■ What the task asks ■
Reproduce each record in the listing below exactly as written.

■ Dataset records ■

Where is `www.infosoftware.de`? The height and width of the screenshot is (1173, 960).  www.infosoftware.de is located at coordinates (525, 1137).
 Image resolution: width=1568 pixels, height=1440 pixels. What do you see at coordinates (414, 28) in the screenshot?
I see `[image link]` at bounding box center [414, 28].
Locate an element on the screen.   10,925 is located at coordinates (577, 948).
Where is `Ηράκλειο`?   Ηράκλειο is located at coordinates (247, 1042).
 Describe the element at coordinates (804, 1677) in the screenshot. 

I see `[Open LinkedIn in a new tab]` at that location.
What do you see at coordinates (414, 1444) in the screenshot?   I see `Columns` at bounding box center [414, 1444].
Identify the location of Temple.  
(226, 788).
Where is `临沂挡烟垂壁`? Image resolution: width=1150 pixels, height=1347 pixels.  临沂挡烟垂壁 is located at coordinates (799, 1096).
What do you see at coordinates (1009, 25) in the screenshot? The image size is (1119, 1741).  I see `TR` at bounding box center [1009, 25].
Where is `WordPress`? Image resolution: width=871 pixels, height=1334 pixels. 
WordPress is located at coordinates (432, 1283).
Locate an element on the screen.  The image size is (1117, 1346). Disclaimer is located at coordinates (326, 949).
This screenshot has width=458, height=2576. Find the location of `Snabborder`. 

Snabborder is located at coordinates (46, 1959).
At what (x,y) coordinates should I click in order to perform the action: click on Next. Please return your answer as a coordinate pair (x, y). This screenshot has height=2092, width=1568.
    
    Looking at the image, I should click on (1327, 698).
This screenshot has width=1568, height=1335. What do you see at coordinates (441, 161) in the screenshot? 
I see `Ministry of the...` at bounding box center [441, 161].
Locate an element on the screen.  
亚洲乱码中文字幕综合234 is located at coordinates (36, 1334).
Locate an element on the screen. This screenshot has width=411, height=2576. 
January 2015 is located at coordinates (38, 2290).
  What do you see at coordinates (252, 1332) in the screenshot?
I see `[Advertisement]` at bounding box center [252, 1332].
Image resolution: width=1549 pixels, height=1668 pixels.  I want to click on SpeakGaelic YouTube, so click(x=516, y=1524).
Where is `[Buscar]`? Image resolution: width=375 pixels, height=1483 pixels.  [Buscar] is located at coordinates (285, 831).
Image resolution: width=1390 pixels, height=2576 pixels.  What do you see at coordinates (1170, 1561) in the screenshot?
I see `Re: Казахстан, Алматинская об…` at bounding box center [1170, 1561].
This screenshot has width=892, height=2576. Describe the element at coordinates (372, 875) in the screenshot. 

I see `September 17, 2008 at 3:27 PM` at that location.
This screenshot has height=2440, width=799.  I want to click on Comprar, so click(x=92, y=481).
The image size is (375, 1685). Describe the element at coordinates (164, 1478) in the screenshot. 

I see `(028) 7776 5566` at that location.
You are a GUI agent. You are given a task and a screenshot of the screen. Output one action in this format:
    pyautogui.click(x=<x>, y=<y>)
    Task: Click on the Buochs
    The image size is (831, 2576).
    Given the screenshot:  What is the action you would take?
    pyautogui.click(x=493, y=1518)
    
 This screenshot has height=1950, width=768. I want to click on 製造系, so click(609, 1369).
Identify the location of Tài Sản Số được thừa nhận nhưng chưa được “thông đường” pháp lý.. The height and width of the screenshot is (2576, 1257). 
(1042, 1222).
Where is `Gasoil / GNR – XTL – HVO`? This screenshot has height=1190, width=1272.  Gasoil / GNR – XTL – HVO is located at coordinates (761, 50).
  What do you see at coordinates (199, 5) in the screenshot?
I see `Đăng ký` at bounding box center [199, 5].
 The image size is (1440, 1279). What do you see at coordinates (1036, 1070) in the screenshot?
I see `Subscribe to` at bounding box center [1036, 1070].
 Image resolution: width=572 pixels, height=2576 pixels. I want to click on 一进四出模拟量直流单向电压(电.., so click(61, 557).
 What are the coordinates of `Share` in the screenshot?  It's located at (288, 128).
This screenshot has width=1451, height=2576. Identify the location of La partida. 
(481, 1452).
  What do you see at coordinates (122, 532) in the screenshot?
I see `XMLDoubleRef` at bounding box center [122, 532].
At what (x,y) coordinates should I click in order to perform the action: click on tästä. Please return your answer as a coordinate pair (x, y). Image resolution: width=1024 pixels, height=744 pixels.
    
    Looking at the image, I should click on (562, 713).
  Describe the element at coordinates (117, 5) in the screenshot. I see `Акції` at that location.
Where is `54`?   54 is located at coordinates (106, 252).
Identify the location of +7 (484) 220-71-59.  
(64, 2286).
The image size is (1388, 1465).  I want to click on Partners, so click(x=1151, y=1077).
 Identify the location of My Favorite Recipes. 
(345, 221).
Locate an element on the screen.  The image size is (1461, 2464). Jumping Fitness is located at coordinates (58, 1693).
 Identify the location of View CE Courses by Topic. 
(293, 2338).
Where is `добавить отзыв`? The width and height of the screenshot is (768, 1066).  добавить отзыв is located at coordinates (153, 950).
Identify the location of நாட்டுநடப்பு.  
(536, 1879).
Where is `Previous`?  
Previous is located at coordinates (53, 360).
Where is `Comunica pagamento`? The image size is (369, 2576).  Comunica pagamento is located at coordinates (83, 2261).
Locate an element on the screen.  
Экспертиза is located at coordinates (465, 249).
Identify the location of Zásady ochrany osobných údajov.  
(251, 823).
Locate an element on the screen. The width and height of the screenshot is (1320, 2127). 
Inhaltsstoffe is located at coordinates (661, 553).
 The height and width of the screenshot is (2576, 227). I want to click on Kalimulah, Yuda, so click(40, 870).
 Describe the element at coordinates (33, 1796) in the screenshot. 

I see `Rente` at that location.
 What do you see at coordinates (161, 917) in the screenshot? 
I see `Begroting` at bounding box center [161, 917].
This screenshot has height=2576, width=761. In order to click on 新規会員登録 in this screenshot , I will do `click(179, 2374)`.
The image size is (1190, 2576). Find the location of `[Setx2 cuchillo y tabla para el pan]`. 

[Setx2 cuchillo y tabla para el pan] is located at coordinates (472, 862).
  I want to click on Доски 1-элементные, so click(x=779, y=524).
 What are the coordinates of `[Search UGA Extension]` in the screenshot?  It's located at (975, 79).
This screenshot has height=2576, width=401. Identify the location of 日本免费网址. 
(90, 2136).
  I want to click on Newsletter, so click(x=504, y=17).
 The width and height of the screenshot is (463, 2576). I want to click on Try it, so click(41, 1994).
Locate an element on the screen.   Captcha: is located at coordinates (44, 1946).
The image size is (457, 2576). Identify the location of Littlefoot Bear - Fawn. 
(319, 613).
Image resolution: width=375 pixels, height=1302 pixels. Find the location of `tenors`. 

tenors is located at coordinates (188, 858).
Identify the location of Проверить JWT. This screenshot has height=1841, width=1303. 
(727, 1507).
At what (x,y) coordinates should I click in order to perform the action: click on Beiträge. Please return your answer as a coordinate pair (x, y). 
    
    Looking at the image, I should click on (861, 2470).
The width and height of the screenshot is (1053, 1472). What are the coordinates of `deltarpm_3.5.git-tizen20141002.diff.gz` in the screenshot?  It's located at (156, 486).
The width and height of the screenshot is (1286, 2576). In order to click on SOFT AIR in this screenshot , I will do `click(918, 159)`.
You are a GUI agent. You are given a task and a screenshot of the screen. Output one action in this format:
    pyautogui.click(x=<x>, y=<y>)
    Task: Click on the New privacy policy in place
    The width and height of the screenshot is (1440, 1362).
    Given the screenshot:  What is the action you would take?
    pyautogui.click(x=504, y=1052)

■ Task response ■
Where is `www.infosoftware.de`? The height and width of the screenshot is (1173, 960).  www.infosoftware.de is located at coordinates (525, 1137).
 Image resolution: width=1568 pixels, height=1440 pixels. What do you see at coordinates (414, 28) in the screenshot?
I see `[image link]` at bounding box center [414, 28].
Locate an element on the screen.   10,925 is located at coordinates (577, 948).
Where is `Ηράκλειο`?   Ηράκλειο is located at coordinates (247, 1042).
 Describe the element at coordinates (804, 1677) in the screenshot. 

I see `[Open LinkedIn in a new tab]` at that location.
What do you see at coordinates (414, 1444) in the screenshot?   I see `Columns` at bounding box center [414, 1444].
Identify the location of Temple.  
(226, 788).
Where is `临沂挡烟垂壁`? Image resolution: width=1150 pixels, height=1347 pixels.  临沂挡烟垂壁 is located at coordinates (799, 1096).
What do you see at coordinates (1009, 25) in the screenshot? The image size is (1119, 1741).  I see `TR` at bounding box center [1009, 25].
Where is `WordPress`? Image resolution: width=871 pixels, height=1334 pixels. 
WordPress is located at coordinates (432, 1283).
Locate an element on the screen.  The image size is (1117, 1346). Disclaimer is located at coordinates (326, 949).
This screenshot has width=458, height=2576. Find the location of `Snabborder`. 

Snabborder is located at coordinates (46, 1959).
At what (x,y) coordinates should I click in order to perform the action: click on Next. Please return your answer as a coordinate pair (x, y). This screenshot has height=2092, width=1568.
    
    Looking at the image, I should click on (1327, 698).
This screenshot has width=1568, height=1335. What do you see at coordinates (441, 161) in the screenshot? 
I see `Ministry of the...` at bounding box center [441, 161].
Locate an element on the screen.  
亚洲乱码中文字幕综合234 is located at coordinates (36, 1334).
Locate an element on the screen. This screenshot has width=411, height=2576. 
January 2015 is located at coordinates (38, 2290).
  What do you see at coordinates (252, 1332) in the screenshot?
I see `[Advertisement]` at bounding box center [252, 1332].
Image resolution: width=1549 pixels, height=1668 pixels.  I want to click on SpeakGaelic YouTube, so click(x=516, y=1524).
Where is `[Buscar]`? Image resolution: width=375 pixels, height=1483 pixels.  [Buscar] is located at coordinates (285, 831).
Image resolution: width=1390 pixels, height=2576 pixels.  What do you see at coordinates (1170, 1561) in the screenshot?
I see `Re: Казахстан, Алматинская об…` at bounding box center [1170, 1561].
This screenshot has width=892, height=2576. Describe the element at coordinates (372, 875) in the screenshot. 

I see `September 17, 2008 at 3:27 PM` at that location.
This screenshot has height=2440, width=799.  I want to click on Comprar, so click(x=92, y=481).
The image size is (375, 1685). Describe the element at coordinates (164, 1478) in the screenshot. 

I see `(028) 7776 5566` at that location.
You are a GUI agent. You are given a task and a screenshot of the screen. Output one action in this format:
    pyautogui.click(x=<x>, y=<y>)
    Task: Click on the Buochs
    The image size is (831, 2576).
    Given the screenshot:  What is the action you would take?
    pyautogui.click(x=493, y=1518)
    
 This screenshot has height=1950, width=768. I want to click on 製造系, so click(609, 1369).
Identify the location of Tài Sản Số được thừa nhận nhưng chưa được “thông đường” pháp lý.. The height and width of the screenshot is (2576, 1257). 
(1042, 1222).
Where is `Gasoil / GNR – XTL – HVO`? This screenshot has height=1190, width=1272.  Gasoil / GNR – XTL – HVO is located at coordinates (761, 50).
  What do you see at coordinates (199, 5) in the screenshot?
I see `Đăng ký` at bounding box center [199, 5].
 The image size is (1440, 1279). What do you see at coordinates (1036, 1070) in the screenshot?
I see `Subscribe to` at bounding box center [1036, 1070].
 Image resolution: width=572 pixels, height=2576 pixels. I want to click on 一进四出模拟量直流单向电压(电.., so click(61, 557).
 What are the coordinates of `Share` in the screenshot?  It's located at (288, 128).
This screenshot has width=1451, height=2576. Identify the location of La partida. 
(481, 1452).
  What do you see at coordinates (122, 532) in the screenshot?
I see `XMLDoubleRef` at bounding box center [122, 532].
At what (x,y) coordinates should I click in order to perform the action: click on tästä. Please return your answer as a coordinate pair (x, y). Image resolution: width=1024 pixels, height=744 pixels.
    
    Looking at the image, I should click on (562, 713).
  Describe the element at coordinates (117, 5) in the screenshot. I see `Акції` at that location.
Where is `54`?   54 is located at coordinates (106, 252).
Identify the location of +7 (484) 220-71-59.  
(64, 2286).
The image size is (1388, 1465).  I want to click on Partners, so click(x=1151, y=1077).
 Identify the location of My Favorite Recipes. 
(345, 221).
Locate an element on the screen.  The image size is (1461, 2464). Jumping Fitness is located at coordinates (58, 1693).
 Identify the location of View CE Courses by Topic. 
(293, 2338).
Where is `добавить отзыв`? The width and height of the screenshot is (768, 1066).  добавить отзыв is located at coordinates (153, 950).
Identify the location of நாட்டுநடப்பு.  
(536, 1879).
Where is `Previous`?  
Previous is located at coordinates (53, 360).
Where is `Comunica pagamento`? The image size is (369, 2576).  Comunica pagamento is located at coordinates (83, 2261).
Locate an element on the screen.  
Экспертиза is located at coordinates (465, 249).
Identify the location of Zásady ochrany osobných údajov.  
(251, 823).
Locate an element on the screen. The width and height of the screenshot is (1320, 2127). 
Inhaltsstoffe is located at coordinates (661, 553).
 The height and width of the screenshot is (2576, 227). I want to click on Kalimulah, Yuda, so click(40, 870).
 Describe the element at coordinates (33, 1796) in the screenshot. 

I see `Rente` at that location.
 What do you see at coordinates (161, 917) in the screenshot? 
I see `Begroting` at bounding box center [161, 917].
This screenshot has height=2576, width=761. In order to click on 新規会員登録 in this screenshot , I will do `click(179, 2374)`.
The image size is (1190, 2576). Find the location of `[Setx2 cuchillo y tabla para el pan]`. 

[Setx2 cuchillo y tabla para el pan] is located at coordinates (472, 862).
  I want to click on Доски 1-элементные, so click(x=779, y=524).
 What are the coordinates of `[Search UGA Extension]` in the screenshot?  It's located at (975, 79).
This screenshot has height=2576, width=401. Identify the location of 日本免费网址. 
(90, 2136).
  I want to click on Newsletter, so click(x=504, y=17).
 The width and height of the screenshot is (463, 2576). I want to click on Try it, so click(41, 1994).
Locate an element on the screen.   Captcha: is located at coordinates (44, 1946).
The image size is (457, 2576). Identify the location of Littlefoot Bear - Fawn. 
(319, 613).
Image resolution: width=375 pixels, height=1302 pixels. Find the location of `tenors`. 

tenors is located at coordinates (188, 858).
Identify the location of Проверить JWT. This screenshot has height=1841, width=1303. 
(727, 1507).
At what (x,y) coordinates should I click in order to perform the action: click on Beiträge. Please return your answer as a coordinate pair (x, y). 
    
    Looking at the image, I should click on (861, 2470).
The width and height of the screenshot is (1053, 1472). What are the coordinates of `deltarpm_3.5.git-tizen20141002.diff.gz` in the screenshot?  It's located at (156, 486).
The width and height of the screenshot is (1286, 2576). In order to click on SOFT AIR in this screenshot , I will do `click(918, 159)`.
You are a GUI agent. You are given a task and a screenshot of the screen. Output one action in this format:
    pyautogui.click(x=<x>, y=<y>)
    Task: Click on the New privacy policy in place
    The width and height of the screenshot is (1440, 1362).
    Given the screenshot:  What is the action you would take?
    pyautogui.click(x=504, y=1052)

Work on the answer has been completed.